DATA SHOWN –
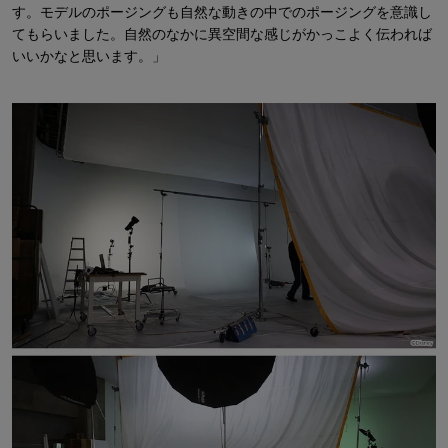
す。モデルのポージングも自然な動きの中でのポージングを意識し
てもらいました。自然のなかに異空間な感じがかっこよく伝われば
いいかなと思います。」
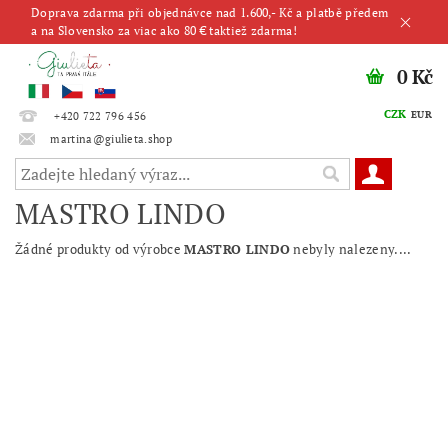
Doprava zdarma při objednávce nad 1.600,- Kč a platbě předem
a na Slovensko za viac ako 80 € taktiež zdarma!
0 Kč
CZK
EUR
+420 722 796 456
martina@giulieta.shop
MASTRO LINDO
Žádné produkty od výrobce
MASTRO LINDO
nebyly nalezeny....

PROBLEM STATEMENT – Nothing but an exact copy of the data above, minus its pictures, should appear in the response.

ANSWER BOX –
す。モデルのポージングも自然な動きの中でのポージングを意識し
てもらいました。自然のなかに異空間な感じがかっこよく伝われば
いいかなと思います。」
Doprava zdarma při objednávce nad 1.600,- Kč a platbě předem
a na Slovensko za viac ako 80 € taktiež zdarma!
0 Kč
CZK
EUR
+420 722 796 456
martina@giulieta.shop
MASTRO LINDO
Žádné produkty od výrobce
MASTRO LINDO
nebyly nalezeny....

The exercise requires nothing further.